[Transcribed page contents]
▬▬▬▬▬▬
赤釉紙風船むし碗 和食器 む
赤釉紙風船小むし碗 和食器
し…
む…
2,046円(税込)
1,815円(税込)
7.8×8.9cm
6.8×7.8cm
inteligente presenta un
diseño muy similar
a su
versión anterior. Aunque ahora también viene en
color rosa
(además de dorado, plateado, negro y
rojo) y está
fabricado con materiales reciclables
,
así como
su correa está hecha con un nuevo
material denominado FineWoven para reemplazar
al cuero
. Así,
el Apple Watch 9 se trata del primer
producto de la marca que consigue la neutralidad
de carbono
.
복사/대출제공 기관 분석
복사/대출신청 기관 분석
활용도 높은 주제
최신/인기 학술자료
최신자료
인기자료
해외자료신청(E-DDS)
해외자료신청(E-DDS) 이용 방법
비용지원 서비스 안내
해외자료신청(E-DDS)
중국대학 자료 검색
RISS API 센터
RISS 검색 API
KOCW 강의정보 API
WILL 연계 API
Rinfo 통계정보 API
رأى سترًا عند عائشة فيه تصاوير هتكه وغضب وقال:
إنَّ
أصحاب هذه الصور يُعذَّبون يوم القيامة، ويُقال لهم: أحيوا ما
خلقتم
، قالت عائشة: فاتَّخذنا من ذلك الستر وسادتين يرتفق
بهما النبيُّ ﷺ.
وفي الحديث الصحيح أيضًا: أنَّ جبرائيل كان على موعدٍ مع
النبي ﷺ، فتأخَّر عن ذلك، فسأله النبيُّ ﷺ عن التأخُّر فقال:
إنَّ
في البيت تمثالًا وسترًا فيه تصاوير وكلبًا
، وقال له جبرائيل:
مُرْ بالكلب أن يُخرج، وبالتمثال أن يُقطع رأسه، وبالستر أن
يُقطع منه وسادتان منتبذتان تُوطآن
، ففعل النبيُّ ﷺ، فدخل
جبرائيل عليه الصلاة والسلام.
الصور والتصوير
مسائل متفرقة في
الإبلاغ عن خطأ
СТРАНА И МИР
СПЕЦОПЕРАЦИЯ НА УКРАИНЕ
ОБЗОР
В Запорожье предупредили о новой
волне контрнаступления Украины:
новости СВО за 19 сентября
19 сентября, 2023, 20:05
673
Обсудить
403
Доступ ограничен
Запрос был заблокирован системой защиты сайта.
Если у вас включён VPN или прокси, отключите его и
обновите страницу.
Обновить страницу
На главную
▬▬▬▬▬▬
WHAT TO WORK ON:
Search the records for the word "النبي" and return every line that holds it.

OUTPUT OF THE TASK:
بهما النبيُّ ﷺ.
النبي ﷺ، فتأخَّر عن ذلك، فسأله النبيُّ ﷺ عن التأخُّر فقال:
، ففعل النبيُّ ﷺ، فدخل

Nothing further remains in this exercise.